Mavis wasn’t a moper.
Mavis was a doer.
A problem solver.
An adventure seeker.
But here she was on a sunny summer day in Landry, Alabama, sitting on a log in a vacant lot, moping.
Because here she was without a best friend again.
She had thought this time would be different.
She had been certain that she and Rose would be real best friends.
Not that fake kind like she’d had before.
The kind where someone claimed to be your best friend, and then the next thing you knew, they were telling lies about you on the playground or not saving you a seat on the bus or flinging peas at you in the cafeteria while the other kids at the table laughed.

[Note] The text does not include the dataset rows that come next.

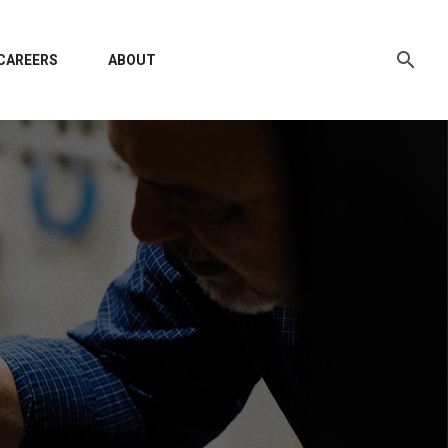
CAREERS
ABOUT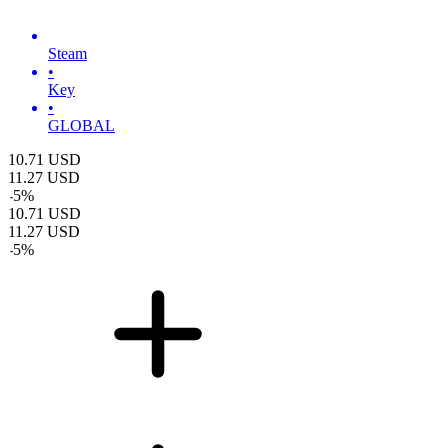
Steam
•
Key
•
GLOBAL
10.71
USD
11.27
USD
-
5
%
10.71
USD
11.27
USD
-
5
%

But now here she was on this log by herself, and Rose was in her fancy house, probably admiring her seventeen dresses or eating tomato aspic on a china plate. Or maybe she was at the mother-daughter book club with a new best friend.
Mavis kept watching the street, hoping to see Rose headed this way.
But she didn’t.
The street was empty.
The vacant lot was empty except for the grasshoppers popping up every now and then in the tall, dry weeds.

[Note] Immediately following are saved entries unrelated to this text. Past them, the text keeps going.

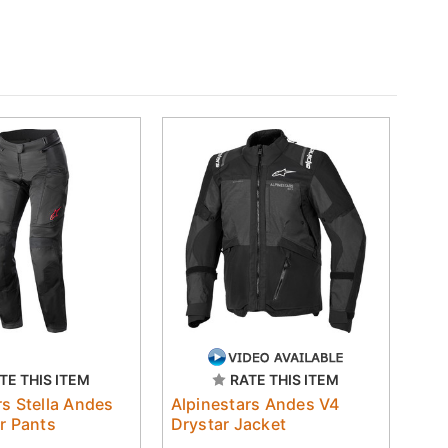
TE THIS ITEM
RATE THIS ITEM
rs Stella Andes
Alpinestars Andes V4
ar Pants
Drystar Jacket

The sun beat down, burning the back of Mavis’s neck and making the red dirt beneath her bare feet warm as toast.
Suddenly Mavis was struck with a feeling.
Loneliness.
A deep, sad loneliness that caught her off guard and made her cry.
A slow, quiet cry.
The tears rolling down her cheeks and dropping onto the dry dirt beside the log.

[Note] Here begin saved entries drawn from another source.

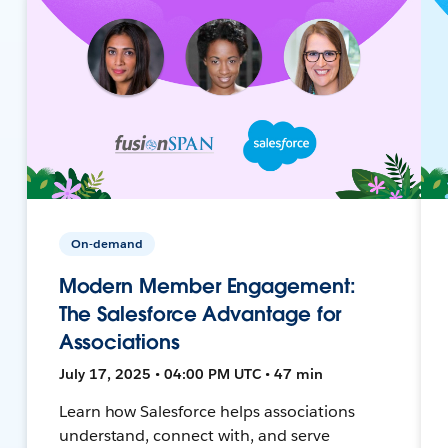
On-demand
Modern Member Engagement:
The Salesforce Advantage for
Associations
July 17, 2025 • 04:00 PM UTC • 47 min
Learn how Salesforce helps associations
understand, connect with, and serve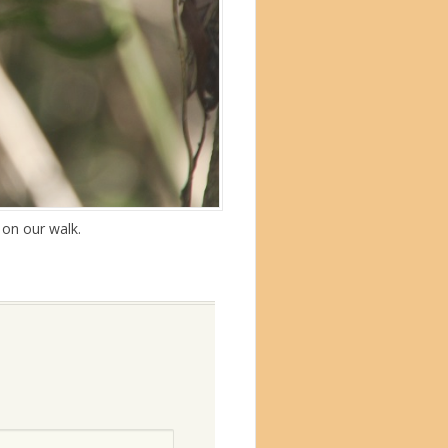
 on our walk.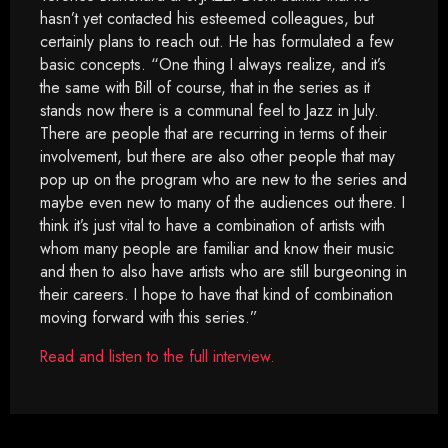
hasn’t yet contacted his esteemed colleagues, but
certainly plans to reach out. He has formulated a few
basic concepts. “One thing I always realize, and it’s
the same with Bill of course, that in the series as it
stands now there is a communal feel to Jazz in July.
There are people that are recurring in terms of their
involvement, but there are also other people that may
pop up on the program who are new to the series and
maybe even new to many of the audiences out there. I
think it’s just vital to have a combination of artists with
whom many people are familiar and know their music
and then to also have artists who are still burgeoning in
their careers. I hope to have that kind of combination
moving forward with this series.”
Read and listen to the full interview.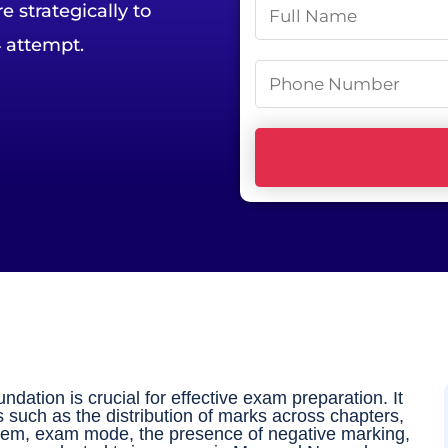
N
 strategically to
a
 attempt.
m
P
e
h
*
o
n
e
N
u
m
b
e
r
ation is crucial for effective exam preparation. It
*
s such as the distribution of marks across chapters,
stem, exam mode, the presence of negative marking,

Mavis thought about that day when Mr. Duffy had talked about Edna keeping the coffee warm and how she had felt so jealous seeing what good friends Rose and Mr. Duffy were.
She thought about Rose going to Wonderland even when she didn’t really want to. She thought about how she had gone into the woods where she wasn’t supposed to go. How she had borrowed Amanda’s bike and gotten her sandals dirty and let Mavis take her mother’s quiches and liver pâté.
Mavis wished Rose were here, being her best friend again.
She swished a stick around in the dry dirt beside the log.
She wrote Rose + Mavis.
Then she tossed the stick into the bushes and headed home to listen to her mother complain about Mrs. Tully.